Identify different types of olfactory disorders such as anosmia, hyposmia, hyperosmia, and dysosmia, including their potential causes.
Key Topics:
Olfactory Genes:
3% of the human genome accounts for olfactory genes.
400 genes for odorant receptors.
Olfactory Membrane:
Located in the superior part of the nasal cavity.
Medially: Folds downward along the superior septum.
Laterally: Folds over the superior turbinate and upper surface of the middle turbinate.
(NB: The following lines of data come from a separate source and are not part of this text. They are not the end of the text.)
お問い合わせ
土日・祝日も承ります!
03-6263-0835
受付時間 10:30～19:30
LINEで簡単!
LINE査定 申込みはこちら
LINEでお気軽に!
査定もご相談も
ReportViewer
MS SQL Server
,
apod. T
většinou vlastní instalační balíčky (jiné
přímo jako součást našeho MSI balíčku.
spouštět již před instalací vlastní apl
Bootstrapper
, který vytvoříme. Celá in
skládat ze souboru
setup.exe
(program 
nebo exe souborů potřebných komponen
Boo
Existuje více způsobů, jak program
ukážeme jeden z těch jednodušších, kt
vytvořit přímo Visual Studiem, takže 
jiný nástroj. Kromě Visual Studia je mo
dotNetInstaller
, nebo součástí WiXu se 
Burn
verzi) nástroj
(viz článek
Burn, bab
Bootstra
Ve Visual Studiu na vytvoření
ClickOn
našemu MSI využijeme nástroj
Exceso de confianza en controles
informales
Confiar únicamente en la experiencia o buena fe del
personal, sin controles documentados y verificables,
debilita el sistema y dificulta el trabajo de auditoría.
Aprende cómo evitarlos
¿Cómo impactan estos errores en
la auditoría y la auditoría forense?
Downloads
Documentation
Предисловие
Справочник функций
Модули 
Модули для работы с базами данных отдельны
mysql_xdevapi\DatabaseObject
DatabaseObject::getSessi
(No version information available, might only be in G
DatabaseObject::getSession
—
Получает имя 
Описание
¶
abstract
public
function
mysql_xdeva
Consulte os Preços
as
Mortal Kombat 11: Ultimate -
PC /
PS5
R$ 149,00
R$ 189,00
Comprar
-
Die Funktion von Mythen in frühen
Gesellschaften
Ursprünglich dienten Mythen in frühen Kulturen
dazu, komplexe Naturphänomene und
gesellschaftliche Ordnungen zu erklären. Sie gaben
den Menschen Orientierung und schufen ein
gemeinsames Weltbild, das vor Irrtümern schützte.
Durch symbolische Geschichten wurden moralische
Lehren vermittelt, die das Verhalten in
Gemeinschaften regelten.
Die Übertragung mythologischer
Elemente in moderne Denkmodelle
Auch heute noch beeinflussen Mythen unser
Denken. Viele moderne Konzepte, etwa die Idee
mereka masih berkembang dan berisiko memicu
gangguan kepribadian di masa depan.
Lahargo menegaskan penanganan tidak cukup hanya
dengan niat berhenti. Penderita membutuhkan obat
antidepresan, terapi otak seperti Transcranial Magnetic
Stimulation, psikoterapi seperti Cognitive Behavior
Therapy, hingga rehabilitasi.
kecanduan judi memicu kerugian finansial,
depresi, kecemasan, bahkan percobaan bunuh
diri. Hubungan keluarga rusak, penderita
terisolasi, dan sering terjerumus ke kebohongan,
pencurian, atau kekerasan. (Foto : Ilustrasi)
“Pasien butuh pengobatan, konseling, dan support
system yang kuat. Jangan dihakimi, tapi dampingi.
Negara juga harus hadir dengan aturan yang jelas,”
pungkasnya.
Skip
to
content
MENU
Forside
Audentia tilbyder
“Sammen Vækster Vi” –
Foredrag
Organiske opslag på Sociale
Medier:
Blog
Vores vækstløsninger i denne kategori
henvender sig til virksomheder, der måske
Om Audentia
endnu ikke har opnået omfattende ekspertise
Total surface area: 5-10 square centimeters.
Olfactory Mucosa:
Olfactory Cells: Bipolar nerve cells derived from the CNS (100 million), with 4-25 olfactory cilia per cell.
Sustentacular Cells: Produce mucus and maintain ionic and molecular environment.
Basal Cells: Replace worn-out olfactory cells with an average lifespan of 1-2 months.
Bowman’s Gland: Secretes mucus.
Stimulation of Olfactory Cells:
Odorant dissolves in mucus and attaches to receptors on olfactory cilia.
Involves a cascade effect through G-proteins and second messengers, leading to depolarization and action potential generation in the olfactory nerve.
Quality of a Good Odorant:
Small (3-20 Carbon atoms), volatile, water-soluble, and lipid-soluble.
Facilitated by odorant-binding proteins in mucus.
Membrane Potential and Action Potential:
Resting membrane potential: -55mV.
Action potential frequency in the olfactory nerve increases with odorant strength.
Adaptation Towards the Sense of Smell:
Rapid adaptation within the first second, with further slow adaptation.
Psychological adaptation greater than receptor adaptation, involving feedback inhibition from the central nervous system.
Primary Sensations of Smell:
Camphoraceous, Musky, Floral, Pepperminty, Ethereal, Pungent, Putrid.
Odor Detection Threshold:
Examples: Hydrogen sulfide (0.0005 ppm), Methyl-mercaptan (0.002 ppm).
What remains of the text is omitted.